Work instructions
If a record holds a picture, please leave the picture out and copy the rest of the record exactly.

Records drawn from a dataset

=== Section Start ===

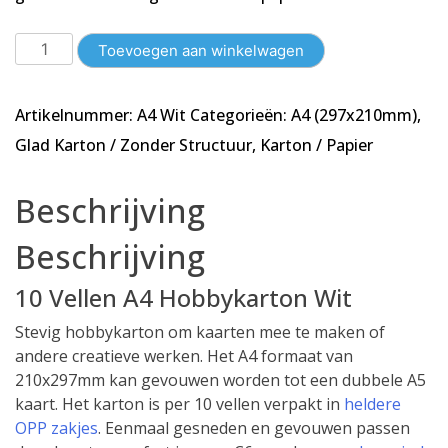
10
Toevoegen aan winkelwagen
Vellen
A4
Artikelnummer:
A4 Wit
Categorieën:
A4 (297x210mm)
,
Karton
-
Glad Karton / Zonder Structuur
,
Karton / Papier
Glad
-
Beschrijving
Wit
-
Beschrijving
210x297mm
-
10 Vellen A4 Hobbykarton Wit
240g/m²
aantal
Stevig hobbykarton om kaarten mee te maken of
andere creatieve werken. Het A4 formaat van
210x297mm kan gevouwen worden tot een dubbele A5
kaart. Het karton is per 10 vellen verpakt in
heldere
OPP zakjes
. Eenmaal gesneden en gevouwen passen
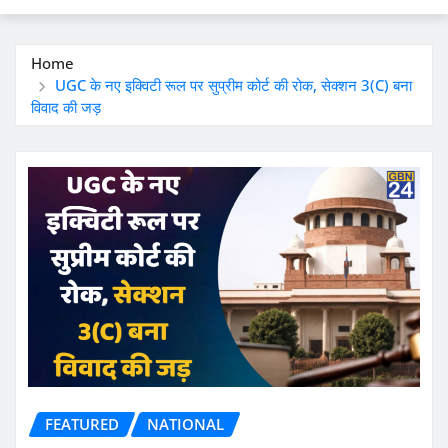
Home
UGC के नए इक्विटी रूल पर सुप्रीम कोर्ट की रोक, सेक्शन 3(C) बना
विवाद की जड़
FEATURED
NATIONAL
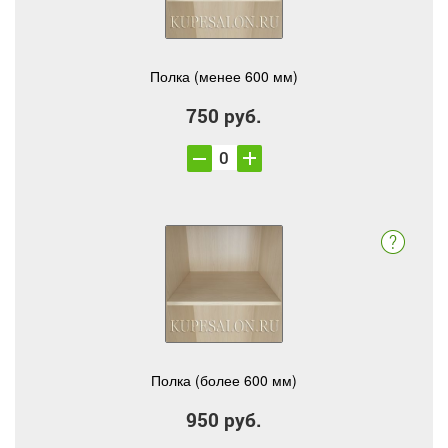
Полка (менее 600 мм)
750 руб.
Полка (более 600 мм)
950 руб.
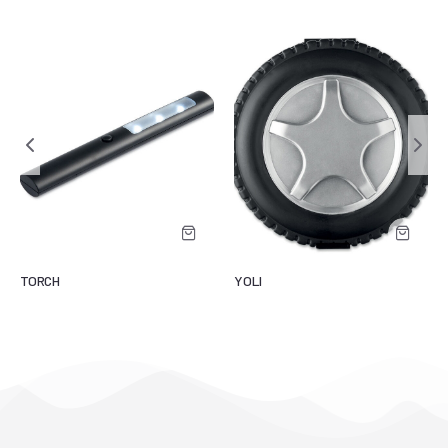
TORCH
YOLI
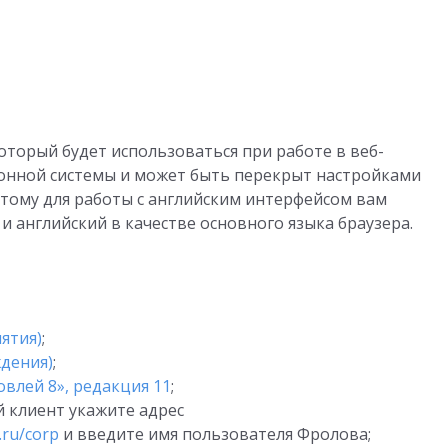
оторый будет использоваться при работе в веб-
ионной системы и может быть перекрыт настройками
этому для работы с английским интерфейсом вам
и английский в качестве основного языка браузера.
ятия)
;
ждения)
;
овлей 8», редакция 11
;
 клиент укажите адрес
.ru/corp
и введите имя пользователя Фролова;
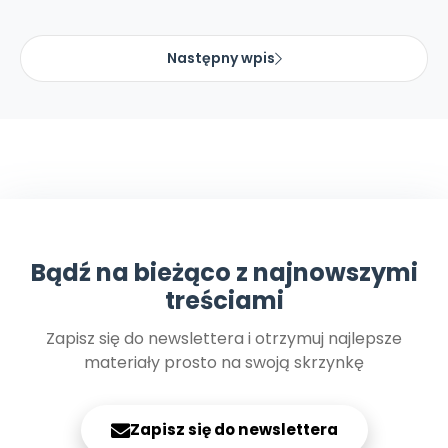
Następny wpis
Bądź na bieżąco z najnowszymi
treściami
Zapisz się do newslettera i otrzymuj najlepsze
materiały prosto na swoją skrzynkę
Zapisz się do newslettera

=== Section End ===

Result below
10
Toevoegen aan winkelwagen
Vellen
A4
Artikelnummer:
A4 Wit
Categorieën:
A4 (297x210mm)
,
Karton
-
Glad Karton / Zonder Structuur
,
Karton / Papier
Glad
-
Beschrijving
Wit
-
Beschrijving
210x297mm
-
10 Vellen A4 Hobbykarton Wit
240g/m²
aantal
Stevig hobbykarton om kaarten mee te maken of
andere creatieve werken. Het A4 formaat van
210x297mm kan gevouwen worden tot een dubbele A5
kaart. Het karton is per 10 vellen verpakt in
heldere
OPP zakjes
. Eenmaal gesneden en gevouwen passen
Home
UGC के नए इक्विटी रूल पर सुप्रीम कोर्ट की रोक, सेक्शन 3(C) बना
विवाद की जड़
FEATURED
NATIONAL
Полка (менее 600 мм)
750 руб.
Полка (более 600 мм)
950 руб.
TORCH
YOLI
оторый будет использоваться при работе в веб-
ионной системы и может быть перекрыт настройками
этому для работы с английским интерфейсом вам
и английский в качестве основного языка браузера.
ятия)
;
ждения)
;
овлей 8», редакция 11
;
 клиент укажите адрес
.ru/corp
и введите имя пользователя Фролова;
Następny wpis
Bądź na bieżąco z najnowszymi
treściami
Zapisz się do newslettera i otrzymuj najlepsze
materiały prosto na swoją skrzynkę
Zapisz się do newslettera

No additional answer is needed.